In mapping the contours of Ibn Taymiyya’s thought, I have divided the Darʾ, for the purpose of analysis, into two main categories or types of text: (1) Ibn Taymiyya’s thirty-eight discrete arguments against the universal rule of interpretation and (2) everything else. The manner in which the text opens gives the impression that the entirety of the Darʾ is to be dedicated to the elaboration of these arguments. In reality, Ibn Taymiyya presents thirty-eight well circumscribed arguments—some quite lengthy—that together take up most of the first and fifth volumes. These arguments are solely concerned with the validity of the universal rule and do not touch upon any substantive philosophical or theological debates per se. I account for these thirty-eight arguments comprehensively in chapter 3, where I draw out the epistemological renovations Ibn Taymiyya seeks to marshal against the universal rule. The remaining six arguments address substantive philosophical and theological questions, usually at such length that they trail off into extended disquisitions on one topic after another, eventually dissipating into the larger body of the text.38 It is these substantive discussions—consisting mostly of lengthy citations from previous thinkers and Ibn Taymiyya’s responses to them—that, in fact, occupy the vast majority of the Darʾ, and it is these discussions that form the surface from which we delve into the deeper structure of Ibn Taymiyya’s methodology and thought (which we examine primarily in chapters 4 and 5).
To borrow from the language of the Islamic rational sciences, my goal has been to produce an exposition of the Darʾ taʿāruḍ that is “jāmiʿ-māniʿ,” that is, inclusive of the whole of the Darʾ and exclusive of anything extraneous to it.
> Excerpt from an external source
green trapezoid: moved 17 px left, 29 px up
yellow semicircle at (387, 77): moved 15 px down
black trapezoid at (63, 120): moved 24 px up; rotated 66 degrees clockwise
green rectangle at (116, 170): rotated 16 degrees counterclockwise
By “inclusive of the whole of the Darʾ,” I clearly do not mean that I have sought to capture and represent each and every argument or discussion in it. Such an investigation would hardly be feasible nor, indeed, desirable. Rather, I have attempted to identify and extract, in as comprehensive a manner as possible, all the higher-order principles, presuppositions, and implicit assumptions that undergird and motivate Ibn Taymiyya’s argumentation in the Darʾ—those elements that I collectively refer to as the underlying “philosophy of Ibn Taymiyya.” These principles are often not stated explicitly but, rather, are embedded within discrete arguments. Therefore, it has been necessary to go beyond the specifics of the individual arguments in order to excavate, and to abstract, the universal principles at play. Presenting Ibn Taymiyya’s philosophy in the Darʾ has thus necessitated a substantially different approach than would be required for expositing in English a text whose principles have already been distilled by the author and presented systematically to the original reader. By saying that the distillation I attempt here is comprehensive (or “jāmiʿ ”), I mean that it is based on a close reading of the entire text of the Darʾ, not merely selected portions. The elements of Ibn Taymiyya’s worldview that I exposit in this study have emerged organically, over the course of literally thousands of pages of argumentation and discussion, as the dominant leitmotifs of the work. In most cases, I have cited several—and, where possible, all—instances throughout the Darʾ where a given concept is discussed or point substantiated.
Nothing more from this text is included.